Depois deste suave esforço, segue o conselho que S. Agostinho dava em sua velhice ao jovem Bispo Auxílio: Faze, costumava dizer-lhe, o que um homem deve fazer, e, se em alguma circinstância da vida tiveres razão de exclamar com Davi: Conturbado com grande pesar está meu olho, recorre, imediatamente a Deus, dizendo com o mesmo profesta: Tende misericórdia de mim, Senhor, para que Ele, estendendo a sua mão direita sobre o teu coração, lhe reprima a cólera. Significa que devemos invocar o auxílio de Deus logo que nos sentimos excitados, imitando os apóstolos no meio da tempestade; e Ele mandará de certo às nossas paixões que se acalmem e a tranquilidade voltará à nossa alma. 

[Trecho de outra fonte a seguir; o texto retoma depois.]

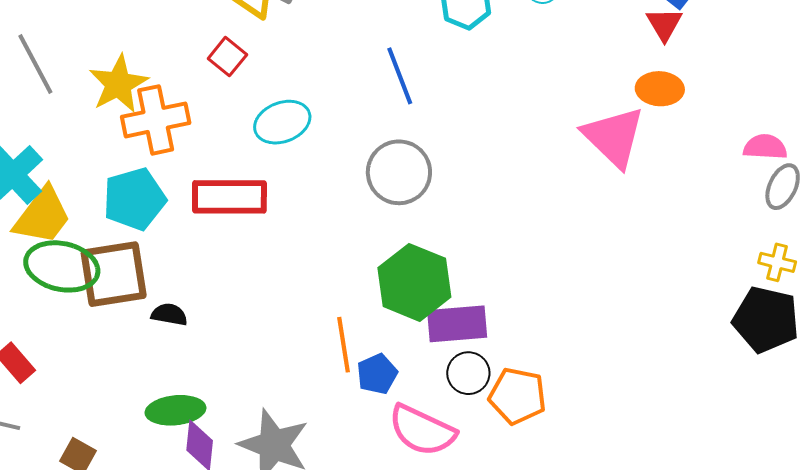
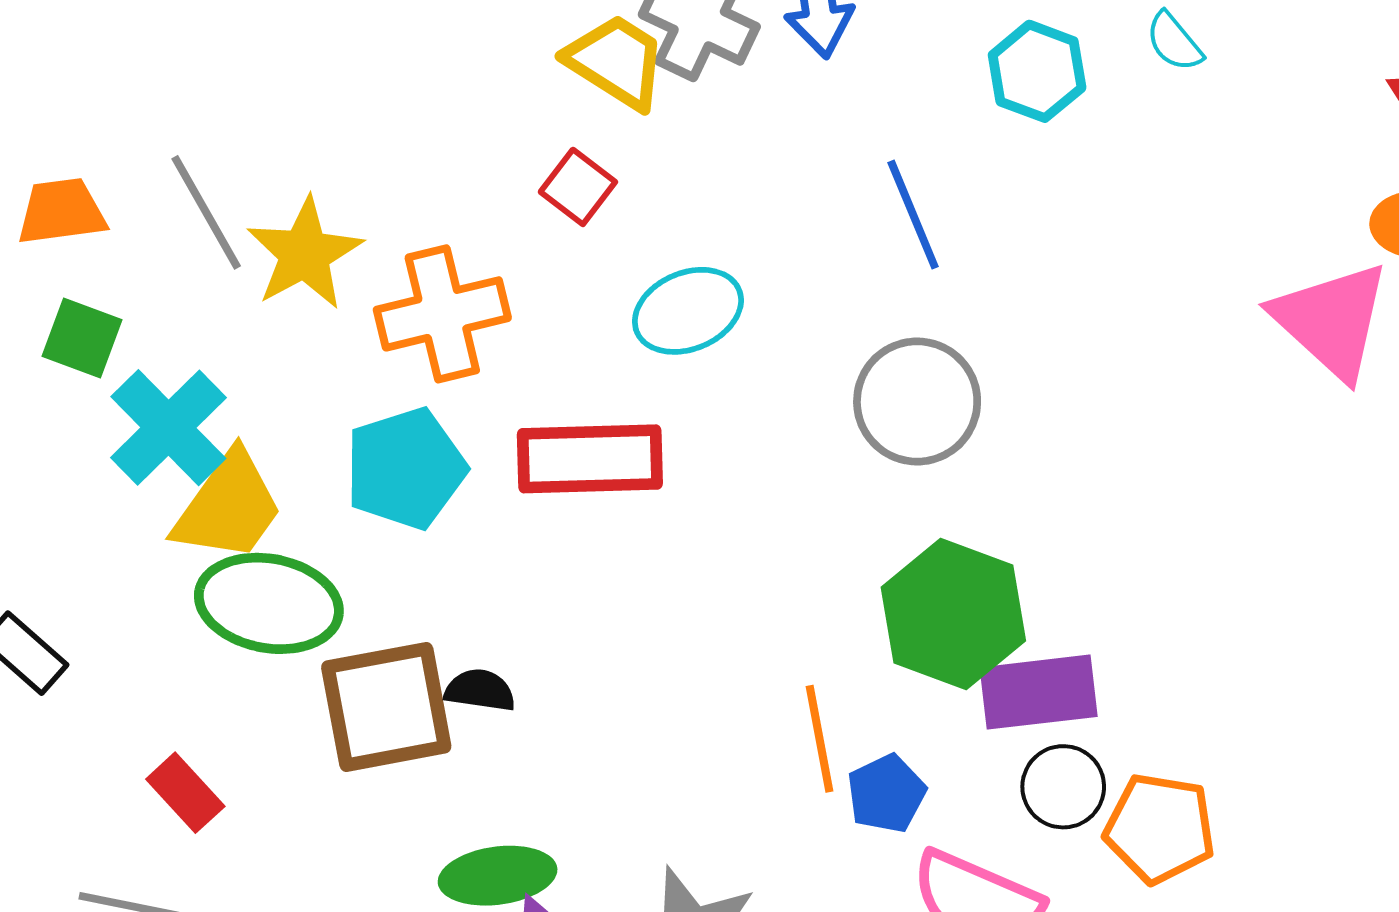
yellow star: (118, 84) -> (305, 254), moved
brown square: (114, 274) -> (386, 707), moved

Advirto-te ainda que faças esta oração com uma suave atenção e não com um esforço violento do espírito; esta é a regra geral que se deve observar em todos os remédios contra a cólera.

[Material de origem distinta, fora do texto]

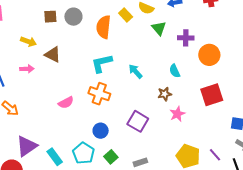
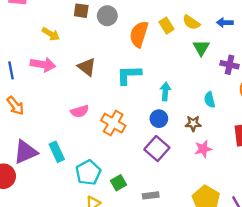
brown triangle: (53, 55) -> (87, 67), moved
pink arrow: (27, 69) -> (43, 65), size x1.5
cyan arrow: (135, 71) -> (165, 92), turned 35
orange cross: (99, 94) -> (113, 123), moved
blue circle: (101, 131) -> (159, 119), moved
cyan rectangle: (55, 157) -> (57, 152), moved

Logo que, mostrares que levada pela ira, cometestes alguma falta, repara-a sem delongas, por um ato de mansidão e brandura para com aquela pessoa contra quem te irritastes; pois se é uma precaução salutar contra a ira, é um remédio eficacíssimo repará-la imediatamente por um ato de brandura: as feridas recentes são, como se afirma sempre, mais fáceis de curar do que as antigas.

Demais, quando estás com o ânimo calmo e sem motivo algum de irritar-te, faze um grande provimento de brandura e benignidade, acostumando-te a falar e a agir sempre com este espírito, tanto em coisas grandes como pequenas; lembra-te que a Esposa dos Cantares não só tem o mel nos lábios e na língua o tem também debaixo da língua, isto é, no peito, onde com o mel possui também o leite. 

Isto nos mostra que a brandura com o próximo deve residir no coração e não só nos lábios, e que não é bastante ter a doçura do mel, que exala um cheiro agradável, isto é, a suavidade de uma conversa honesta com pessoas estranhas, mas devemos ter também a doçura do leite no lar doméstico, para com os parentes e vizinhos. É o que falta a muitas pessoas, que fora de casa parecem anjos e em casa vivem como verdadeiros demônios".

São Francisco de Sales - Introdução à Vida Devota - Filoteia. Pag. 179 a 181. Vozes de bolso.